I used a single screw to screw each wood piece in place from the bottom of the MK, trying to keep the wood 1-2mm in from the front to account for the overhanging lip on the top panel. That didn't work too well, but it's all inside, so whatever.

I marked the front panel about 3cm in from each side, trying to keep them centered vertically, and drilled some small screw holes. To countersink the screw holes, I used a larger drill bit, a little thicker than the diameter of my screw heads. Then I attached the front.

I took this photo after it was all stained and reassembled, but you can see the inset screw.
The screw at the bottom of each wood spacer keeps it in place at the bottom, and the lip on the top panel of the MK does the same for the top, pulling the front panel in without having to drill anything into the top panel. It's all sturdy enough to give you something solid to mount the front panel. With just two screws holding in place, I can carry the MK around by the front panel.

I reattached the cheeks and marked off where to cut so they stuck out about 2mm in the front (you can see that in the photo above). I then taped them back-to-back and sawed them off, using an electric sander to round off the top front corners. Then I measured about 2cm from the bottom and 2.5cm from the front, and drilled new mounting holes, using the larger-drill-bit technique to sink them.
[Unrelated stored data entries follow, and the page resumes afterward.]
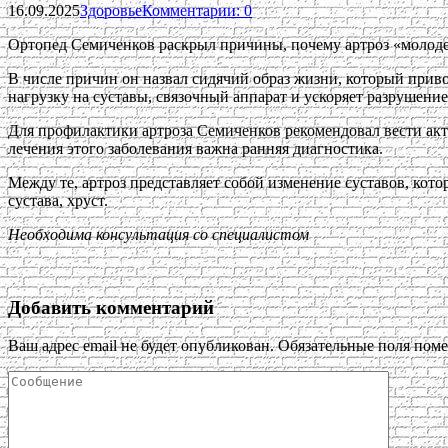
16.09.2025
Здоровье
Комментарии: 0
Ортопед Семиченков раскрыл причины, почему артроз «молоде
В числе причин он назвал сидячий образ жизни, который приво
нагрузку на суставы, связочный аппарат и ускоряет разрушени
Для профилактики артроза Семиченков рекомендовал вести акти
лечения этого заболевания важна ранняя диагностика.
Между те, артроз представляет собой изменение суставов, кот
сустава, хруст.
Необходима консультация со специалистом
Добавить комментарий
Ваш адрес email не будет опубликован.
Обязательные поля пом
That way I could use the original screws.

I screwed the back part of each cheek in place and used double-sided tape to keep the front from moving once it was lined up, then drilled through my pilot hole into the plastic case. Using the original mounting screws (you'll have a couple longer screws left over from pulling the keyboard if you want to use those), I attached the front of each cheek.

The original hole, upper left, and mine, lower right. I didn't want to drill into my front panel for I don't know why.
That's it. Most of this is done to your taste, so if you want to use something else for a front panel or replace the original cheeks or add a PEZ dispenser, that's yours to decide. I think the only thing I really have to add to the larger "MicroKorg mods" conversation is my solution for mounting the front panel as invisibly as possible, and maybe warn you about the case flexing without spacers.

I did have a third wood spacer in the center, but screwing into it would put the front mounting screw off center (there's a screw post just to the right of center, so it would be a tight fit). Luckily, the two screws seem to hold the front panel on tightly enough that I don't have to offend my aesthetic by having a single, off-center screw in the front.

Ready to rock.
I'm sorry I didn't take more photos, but have fun modifying your MicroKorg!